# How to Use 3D Analyzer....



## koolent (Jan 20, 2012)

Hi,

I am having the following configuration:

Processor : Intel Core 2 Duo 2.8 GHz
Graphics : Intel GMA 3100 128 MB
RAM : 2 GB
Operating System : Windows 7 Ultimate 32 Bit

I want to Run X-Men Origins: Wolverine on my pc which requires 256 MB GPU Memory.. Anybody knows how can I run it using 3D Analyzer or VMWare workstation 8 ? Plz help..

Or if there is a problem with Windows 7


----------



## thetechfreak (Jan 20, 2012)

3d analyzer is not a graphic card replacement.
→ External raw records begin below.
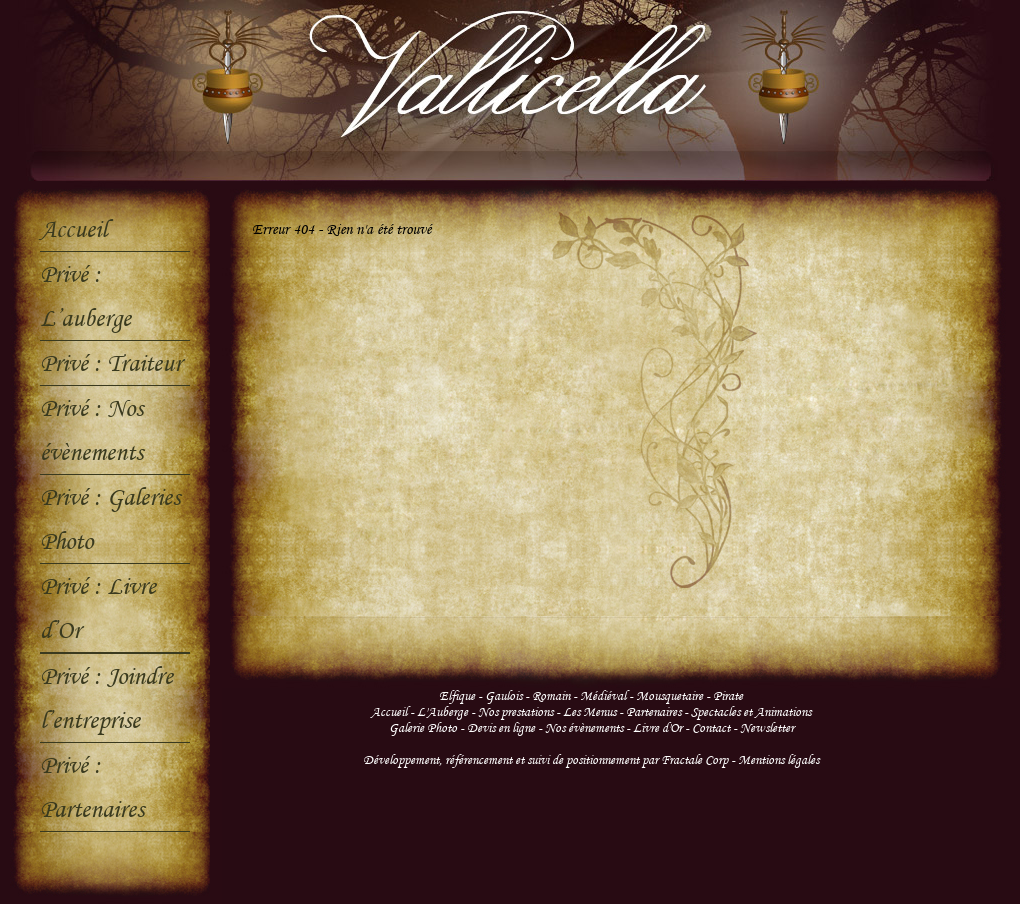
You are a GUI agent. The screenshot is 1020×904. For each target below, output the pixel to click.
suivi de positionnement (583, 760)
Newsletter (767, 728)
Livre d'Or (657, 728)
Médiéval (603, 696)
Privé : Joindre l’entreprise (106, 697)
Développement (401, 760)
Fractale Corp (694, 760)
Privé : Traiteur (111, 362)
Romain (551, 696)
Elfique (457, 696)
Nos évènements (584, 728)
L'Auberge (442, 712)
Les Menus (589, 712)
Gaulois (503, 696)
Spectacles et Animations (751, 712)
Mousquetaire (669, 696)
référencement (478, 760)
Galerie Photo (423, 728)
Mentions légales (778, 760)
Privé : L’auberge (85, 295)
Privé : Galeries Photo (110, 518)
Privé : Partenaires (92, 786)
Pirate (728, 696)
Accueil (73, 228)
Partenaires (653, 712)
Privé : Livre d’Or (98, 607)
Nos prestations (515, 712)
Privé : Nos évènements (91, 429)
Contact (712, 728)
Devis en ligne (501, 728)
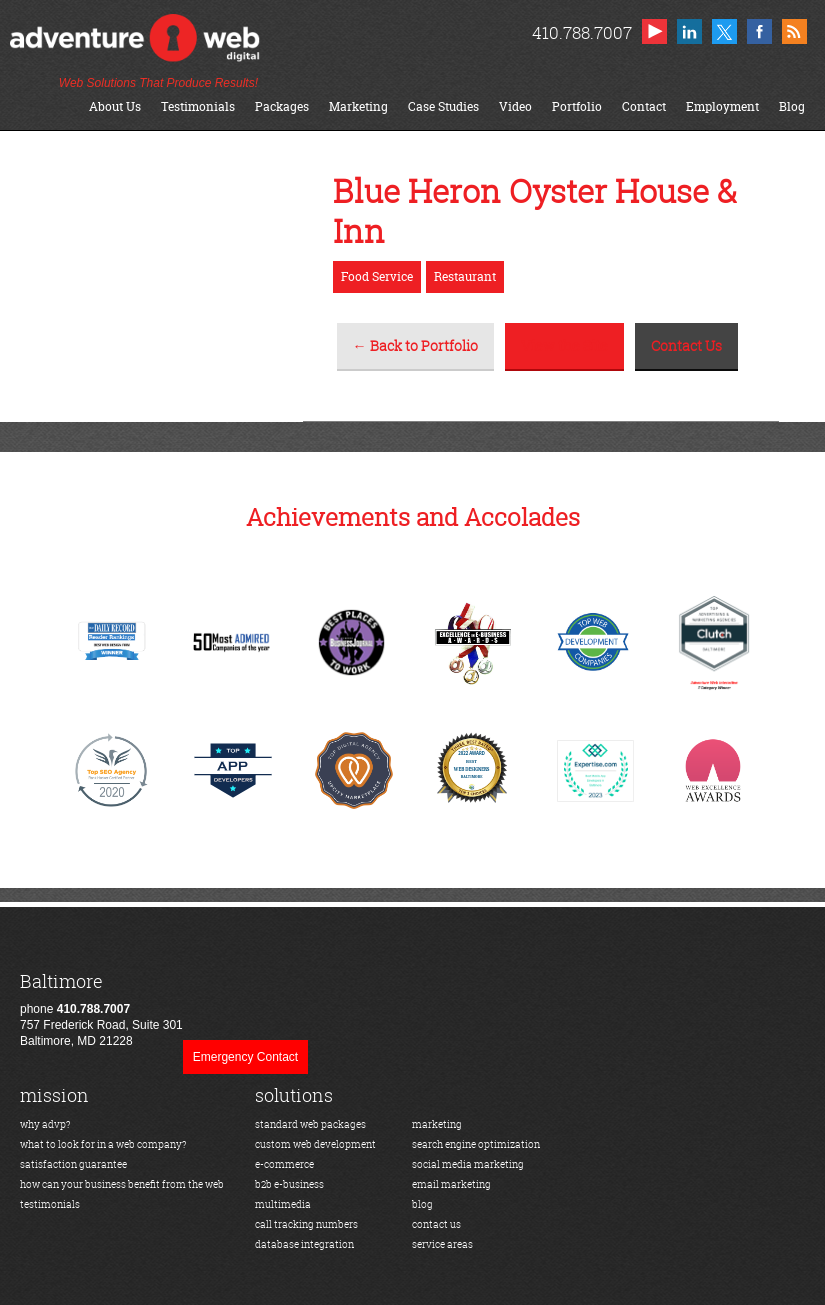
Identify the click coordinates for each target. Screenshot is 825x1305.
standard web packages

You wont be able to run this.


----------



## fz8975 (Jan 20, 2012)

it requires shadermodel 3.0, you want able to run the using 3danalyze
you can crysis warhead,nfs undercover (tested) ..but with ultra low fps.
I tried it on intel 945


----------



## Alok (Jan 20, 2012)

You need a descent gpu. Even 8400gs will work with that game. 
3d analyser won't help.
Imagin if it can why we buy gpu upto 10000/-


----------



## koolent (Jan 20, 2012)

anyways... Thanks guyz.. u helpd my doubts clear...


----------